Intel saw its revenue decline in the third quarter of this year, but did better than Wall Street analysts had predicted. Intel saw mixed results within key segments:
- The Client Computing Group (CCG) generated $7.3 billion in revenue; down 7% year over year.
- The Data Center and AI Group (DCAI) reported revenue growth of 9 percent to $3.3 billion, reflecting demand for AI applications and data centers.
- The Network and Edge group (NEX) grew 4 percent to $1.5 billion
Intel previously announced its intention to establish Intel Foundry as an independent subsidiary to improve the separation between internal and external customers. This will give the Foundry division more flexibility for future funding and growth, the company said. In addition, Intel reported significant progress in the development of its Intel 18A technology, which has generated positive interest from customers.
Once again in-house manufacturing
Intel will also use 18A internally for key products, such as future Panther Lake chips for client applications and Clearwater Forest chips for servers. Currently, Intel uses third-party manufacturing capabilities, specifically TSMC. The company wants to scale back that dependence. 70 percent of the area of the new chips must be built within intel’s own factories.
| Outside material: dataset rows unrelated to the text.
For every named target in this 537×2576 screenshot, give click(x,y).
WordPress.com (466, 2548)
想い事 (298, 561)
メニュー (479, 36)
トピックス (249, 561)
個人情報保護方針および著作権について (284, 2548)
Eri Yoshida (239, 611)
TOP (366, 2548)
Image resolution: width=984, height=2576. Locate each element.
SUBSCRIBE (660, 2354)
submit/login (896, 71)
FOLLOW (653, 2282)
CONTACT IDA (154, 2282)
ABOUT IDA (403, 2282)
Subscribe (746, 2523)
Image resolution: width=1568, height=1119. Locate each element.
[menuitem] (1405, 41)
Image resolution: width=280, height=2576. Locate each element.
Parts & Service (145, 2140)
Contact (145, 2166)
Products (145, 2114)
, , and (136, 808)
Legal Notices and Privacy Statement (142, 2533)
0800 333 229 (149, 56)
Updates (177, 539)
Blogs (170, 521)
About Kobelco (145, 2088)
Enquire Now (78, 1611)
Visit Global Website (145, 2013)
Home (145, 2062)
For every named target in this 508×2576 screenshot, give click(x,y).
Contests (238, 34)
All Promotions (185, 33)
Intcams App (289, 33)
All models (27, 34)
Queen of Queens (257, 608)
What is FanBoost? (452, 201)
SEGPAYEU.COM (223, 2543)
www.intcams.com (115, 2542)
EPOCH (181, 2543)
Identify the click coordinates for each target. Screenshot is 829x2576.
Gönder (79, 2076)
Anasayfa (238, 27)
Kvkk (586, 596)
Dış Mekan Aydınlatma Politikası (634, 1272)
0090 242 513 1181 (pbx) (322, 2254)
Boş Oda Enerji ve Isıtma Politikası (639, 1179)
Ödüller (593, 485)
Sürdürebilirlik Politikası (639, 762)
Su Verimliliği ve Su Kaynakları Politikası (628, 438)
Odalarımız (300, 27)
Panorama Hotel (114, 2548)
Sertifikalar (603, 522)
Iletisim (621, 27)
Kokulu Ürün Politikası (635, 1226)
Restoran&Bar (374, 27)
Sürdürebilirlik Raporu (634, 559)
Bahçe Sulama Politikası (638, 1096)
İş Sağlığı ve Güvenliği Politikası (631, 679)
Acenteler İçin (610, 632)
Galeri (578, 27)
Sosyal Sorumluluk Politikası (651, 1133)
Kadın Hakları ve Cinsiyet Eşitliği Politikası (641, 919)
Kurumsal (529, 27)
In addition, Intel is working with Amazon Web Services (AWS) on a new custom Xeon 6 chip on Intel 3 technology and an AI chip for AWS on Intel 18A technology. These collaborations point to a combined approach in which Intel is producing advanced chips both independently and with partners to meet the growing demand for specialized and scalable solutions.
Positive outlook
For the fourth quarter, Intel has optimistic expectations. The company forecasts revenue growth of $13.3 billion to $14.3 billion. Intel CEO Pat Gelsinger expressed confidence in the progress of the restructuring program, which has already cost some 15,000 jobs, and stressed the focus on cost control and future growth, despite financial pressures in the third quarter. CFO David Zinsner called the restructuring measures taken an “important step toward improved profitability and liquidity.”